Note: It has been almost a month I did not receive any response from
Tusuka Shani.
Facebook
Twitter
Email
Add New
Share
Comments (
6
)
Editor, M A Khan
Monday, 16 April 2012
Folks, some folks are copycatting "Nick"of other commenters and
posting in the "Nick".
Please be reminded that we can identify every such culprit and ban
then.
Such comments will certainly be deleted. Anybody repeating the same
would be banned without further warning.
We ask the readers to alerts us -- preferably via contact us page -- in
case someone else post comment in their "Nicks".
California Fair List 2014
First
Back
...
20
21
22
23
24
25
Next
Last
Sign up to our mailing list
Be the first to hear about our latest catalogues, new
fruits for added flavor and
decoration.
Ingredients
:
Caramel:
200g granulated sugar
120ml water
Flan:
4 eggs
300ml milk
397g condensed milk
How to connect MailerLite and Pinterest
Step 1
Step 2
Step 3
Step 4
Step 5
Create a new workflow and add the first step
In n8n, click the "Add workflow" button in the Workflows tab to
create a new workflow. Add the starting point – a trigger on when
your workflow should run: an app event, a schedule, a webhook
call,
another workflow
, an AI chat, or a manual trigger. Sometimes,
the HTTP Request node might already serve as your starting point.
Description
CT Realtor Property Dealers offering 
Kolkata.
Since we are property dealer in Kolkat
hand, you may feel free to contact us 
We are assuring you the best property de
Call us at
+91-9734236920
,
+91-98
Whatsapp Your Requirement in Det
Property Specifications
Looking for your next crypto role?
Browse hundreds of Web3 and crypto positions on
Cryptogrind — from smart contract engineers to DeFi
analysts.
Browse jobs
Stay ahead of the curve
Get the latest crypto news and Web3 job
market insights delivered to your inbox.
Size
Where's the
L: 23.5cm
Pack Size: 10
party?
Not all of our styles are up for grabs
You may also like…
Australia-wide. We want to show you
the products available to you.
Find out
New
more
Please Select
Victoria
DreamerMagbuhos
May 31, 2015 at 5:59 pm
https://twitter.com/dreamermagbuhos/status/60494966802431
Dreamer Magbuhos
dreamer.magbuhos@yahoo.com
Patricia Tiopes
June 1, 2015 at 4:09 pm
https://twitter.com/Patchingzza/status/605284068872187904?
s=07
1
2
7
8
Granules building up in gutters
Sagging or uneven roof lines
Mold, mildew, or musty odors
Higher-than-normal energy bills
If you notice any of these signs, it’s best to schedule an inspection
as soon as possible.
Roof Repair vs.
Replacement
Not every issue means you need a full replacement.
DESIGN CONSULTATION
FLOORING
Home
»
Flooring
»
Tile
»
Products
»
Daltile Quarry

══════════

▶ _Exercise requirements_
When a line above contains the string "every", copy that line.

▶ _Problem solution_
Please be reminded that we can identify every such culprit and ban
Not every issue means you need a full replacement.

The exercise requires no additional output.